My family certainly played a role in encouraging me to be a leader, especially my father. While I was growing up, my dad always believed in me and held me to high standards, pushing me to do my best. Even as a child, he valued what I had to say, and he took interest in the things I was interested in. He’s still one of my biggest supporters today, and I have no doubt that this lifelong support helped give me the confidence to lead.
What’s often difficult for women, though, is when we leave the safe confines of our support systems and enter the world of leadership—whether in ministry, the workplace, or elsewhere. Women face unique challenges in leadership, including direct opposition. Despite this, “women now occupy almost every conceivable role in public life. They manage companies, build cities, and start civil-rights movements. They care for children, volunteer at schools, and lead worship. They practice medicine, create art, and run countries”—according to a recent article in The Atlantic. On the other hand, women make up less than 40 percent of managers in the workplace—despite making up over half the U.S. population—and they’re paid nearly $11,000 less than men.
Women Face Unique Challenges
Recently, we surveyed you, our readers, and we learned so many great things about you and what you face. For starters, nearly all of you minister on a volunteer basis—even if your title is minister or pastor. And while that fact utterly frustrated me, it also brought a smile to my face thinking about your determination and commitment. Of course, so much of church work consists of things we love to do—things we offer to do free of charge. But I also know this can be a huge hindrance to women leaders, especially when that role requires a significant time investment. It can force women to lead elsewhere in order to financially support their families. Others may have to take on other work so they can volunteer and still have the financial resources they need.

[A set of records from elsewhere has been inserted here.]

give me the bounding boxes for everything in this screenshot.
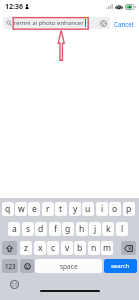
button[interactable]: p	[123, 202, 135, 216]
button[interactable]: Delete	[121, 241, 136, 255]
button[interactable]: h	[76, 222, 88, 236]
button[interactable]: n	[88, 241, 100, 255]
staticText: u	[85, 203, 91, 215]
staticText: g	[65, 223, 71, 235]
staticText: z	[24, 242, 29, 254]
staticText: d	[38, 223, 44, 235]
staticText: j	[94, 223, 97, 235]
button[interactable]: x	[34, 241, 46, 255]
button[interactable]: s	[22, 222, 34, 236]
staticText: i	[101, 203, 104, 215]
button[interactable]: u	[82, 202, 94, 216]
button[interactable]: space	[35, 259, 102, 273]
button[interactable]: remni ai photo enhancer	[3, 17, 110, 29]
button[interactable]: 123	[2, 259, 18, 273]
button[interactable]: a	[8, 222, 20, 236]
button[interactable]: v	[61, 241, 73, 255]
staticText: Cancel	[114, 20, 134, 28]
staticText: 12:36	[5, 2, 23, 12]
staticText: n	[91, 242, 97, 254]
staticText: v	[65, 242, 70, 254]
button[interactable]: f	[49, 222, 61, 236]
button[interactable]: w	[15, 202, 27, 216]
button[interactable]: Emoji	[20, 259, 34, 273]
staticText: space	[60, 262, 78, 271]
staticText: e	[32, 203, 37, 215]
button[interactable]: j	[89, 222, 101, 236]
staticText: search	[111, 262, 130, 270]
staticText: x	[38, 242, 43, 254]
button[interactable]: o	[109, 202, 121, 216]
button[interactable]: b	[74, 241, 86, 255]
staticText: m	[103, 242, 112, 254]
button[interactable]: c	[47, 241, 59, 255]
staticText: q	[5, 203, 11, 215]
staticText: 123	[5, 262, 16, 270]
staticText: c	[51, 242, 56, 254]
button[interactable]: Clear text	[100, 20, 107, 27]
button[interactable]: e	[28, 202, 40, 216]
staticText: b	[77, 242, 83, 254]
button[interactable]: z	[20, 241, 32, 255]
staticText: o	[112, 203, 118, 215]
button[interactable]: i	[96, 202, 108, 216]
button[interactable]: g	[62, 222, 74, 236]
staticText: k	[106, 223, 111, 235]
button[interactable]: Shift	[2, 241, 17, 255]
button[interactable]: search	[104, 259, 137, 273]
button[interactable]: Switch keyboard	[10, 280, 19, 289]
staticText: t	[59, 203, 63, 215]
staticText: p	[126, 203, 132, 215]
staticText: remni ai photo enhancer	[14, 19, 84, 27]
staticText: y	[73, 203, 78, 215]
button[interactable]: t	[55, 202, 67, 216]
staticText: h	[79, 223, 85, 235]
button[interactable]: r	[42, 202, 54, 216]
button[interactable]: l	[116, 222, 128, 236]
button[interactable]: d	[35, 222, 47, 236]
button[interactable]: y	[69, 202, 81, 216]
button[interactable]: k	[102, 222, 114, 236]
button[interactable]: m	[101, 241, 113, 255]
staticText: w	[18, 203, 25, 215]
button[interactable]: q	[2, 202, 14, 216]
staticText: l	[121, 223, 124, 235]
staticText: a	[12, 223, 17, 235]
staticText: s	[26, 223, 31, 235]
button[interactable]: Cancel	[112, 17, 136, 30]
staticText: r	[46, 203, 50, 215]
staticText: f	[54, 223, 57, 235]
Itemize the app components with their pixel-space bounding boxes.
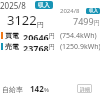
staticText: 収入 — [38, 1, 50, 9]
button[interactable]: 収入 — [86, 8, 100, 14]
staticText: 円 — [49, 43, 55, 51]
staticText: 円 — [94, 19, 100, 27]
staticText: 円 — [49, 32, 55, 40]
staticText: % — [44, 86, 49, 94]
staticText: 売電 — [5, 42, 19, 51]
staticText: 7499 — [73, 15, 94, 27]
staticText: 3122 — [7, 11, 37, 29]
staticText: 2024/8 — [60, 7, 80, 15]
button[interactable]: 自給率 — [2, 83, 49, 94]
staticText: (1250.9kWh) — [60, 42, 100, 51]
staticText: 142 — [30, 83, 44, 94]
staticText: 2025/8 — [0, 0, 26, 11]
button[interactable]: 買電 — [0, 31, 97, 40]
button[interactable]: 収入 — [35, 1, 53, 9]
staticText: 自給率 — [2, 85, 23, 94]
staticText: 詳細 — [80, 86, 90, 92]
button[interactable]: 詳細 — [77, 84, 92, 93]
staticText: 円 — [37, 20, 44, 29]
staticText: 買電 — [5, 31, 19, 40]
button[interactable]: 売電 — [0, 42, 100, 51]
staticText: (754.4kWh) — [60, 31, 97, 40]
staticText: 23768 — [23, 42, 49, 51]
staticText: 収入 — [89, 8, 98, 14]
staticText: 20646 — [23, 31, 49, 40]
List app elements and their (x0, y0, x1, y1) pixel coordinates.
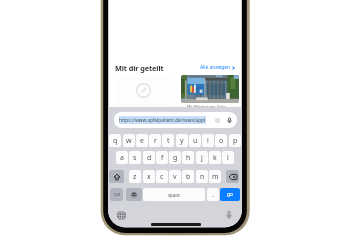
button[interactable]: a (116, 151, 128, 164)
button[interactable]: b (182, 170, 194, 183)
staticText: Mit Mitteilungen, Fotos … (187, 104, 237, 109)
button[interactable]: g (169, 151, 181, 164)
staticText: t (167, 136, 170, 145)
button[interactable]: Dictation (225, 210, 233, 220)
staticText: z (133, 172, 137, 181)
button[interactable]: p (229, 134, 241, 147)
staticText: o (219, 136, 224, 145)
button[interactable]: Voice search (226, 117, 233, 124)
button[interactable]: f (156, 151, 168, 164)
button[interactable]: c (156, 170, 168, 183)
button[interactable]: r (149, 134, 161, 147)
staticText: 123 (113, 192, 121, 198)
staticText: r (154, 136, 157, 145)
staticText: v (173, 172, 177, 181)
button[interactable] (181, 75, 239, 103)
staticText: e (140, 136, 144, 145)
button[interactable]: y (176, 134, 188, 147)
staticText: u (193, 136, 198, 145)
staticText: n (200, 172, 205, 181)
staticText: s (133, 153, 137, 162)
staticText: a (120, 153, 124, 162)
button[interactable]: Clear text (215, 118, 220, 123)
button[interactable]: o (215, 134, 227, 147)
staticText: b (186, 172, 191, 181)
staticText: d (147, 153, 152, 162)
staticText: i (207, 136, 209, 145)
button[interactable]: q (109, 134, 121, 147)
staticText: q (113, 136, 118, 145)
button[interactable]: s (129, 151, 141, 164)
button[interactable]: v (169, 170, 181, 183)
staticText: go (227, 191, 233, 198)
staticText: . (212, 190, 214, 199)
staticText: p (233, 136, 238, 145)
staticText: f (161, 153, 164, 162)
button[interactable]: i (202, 134, 214, 147)
button[interactable] (116, 76, 170, 106)
button[interactable]: x (143, 170, 155, 183)
staticText: h (186, 153, 191, 162)
button[interactable]: k (209, 151, 221, 164)
button[interactable]: z (129, 170, 141, 183)
button[interactable]: . (207, 188, 219, 201)
staticText: Mit dir geteilt (115, 63, 164, 73)
button[interactable]: n (196, 170, 208, 183)
staticText: k (213, 153, 217, 162)
button[interactable]: Switch keyboard (117, 211, 126, 220)
button[interactable]: https://www.apfelpatient.de/news/appl (114, 112, 237, 128)
staticText: w (126, 136, 132, 145)
button[interactable]: 123 (110, 188, 123, 201)
button[interactable]: Emoji (126, 188, 142, 201)
staticText: c (160, 172, 164, 181)
staticText: Alle anzeigen (200, 64, 230, 71)
staticText: https://www.apfelpatient.de/news/appl (119, 117, 206, 123)
staticText: l (227, 153, 229, 162)
button[interactable]: l (222, 151, 234, 164)
button[interactable]: u (189, 134, 201, 147)
staticText: m (212, 172, 219, 181)
button[interactable]: m (209, 170, 221, 183)
staticText: x (147, 172, 151, 181)
button[interactable]: Alle anzeigen (200, 64, 235, 71)
staticText: space (168, 192, 180, 198)
staticText: y (180, 136, 184, 145)
button[interactable]: go (220, 188, 240, 201)
button[interactable]: h (182, 151, 194, 164)
button[interactable]: space (143, 188, 205, 201)
button[interactable]: e (136, 134, 148, 147)
staticText: g (173, 153, 178, 162)
button[interactable]: w (123, 134, 135, 147)
button[interactable]: d (143, 151, 155, 164)
button[interactable]: j (196, 151, 208, 164)
button[interactable]: Backspace (226, 170, 239, 183)
button[interactable]: t (162, 134, 174, 147)
button[interactable]: Shift (109, 170, 124, 183)
staticText: j (201, 153, 203, 162)
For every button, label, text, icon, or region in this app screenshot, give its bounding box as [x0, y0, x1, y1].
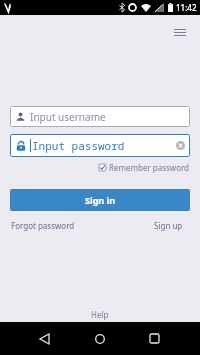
button[interactable]: Input username — [10, 106, 190, 127]
button[interactable] — [133, 322, 200, 355]
staticText: Remember password — [109, 162, 190, 173]
button[interactable]: Forgot password — [11, 220, 75, 231]
staticText: Input password — [32, 138, 125, 153]
button[interactable]: Sign in — [10, 189, 190, 211]
button[interactable] — [66, 322, 133, 355]
staticText: Sign in — [85, 194, 116, 206]
button[interactable]: Help — [91, 309, 109, 320]
button[interactable] — [0, 322, 66, 355]
staticText: Input username — [30, 110, 106, 124]
button[interactable] — [174, 29, 186, 36]
staticText: 11:42 — [176, 2, 197, 13]
button[interactable]: Remember password — [99, 162, 190, 173]
button[interactable]: Input password — [10, 134, 190, 157]
button[interactable]: Sign up — [154, 220, 183, 231]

There were several other challenges specific to being a woman leader that you voiced through our survey. Many of you shared that you struggle with communicating effectively with male coworkers, not being taken seriously in your church, and navigating the lack of ministry opportunities available for women. You also talked about the frustration of balancing your time—not so much in the clichéd home-work balance sense, but in balancing a full-time ministry workload in your 10 available hours each week. The problem is even more acutely felt if you’re not paid for your work. After all, many households depend on the income women provide.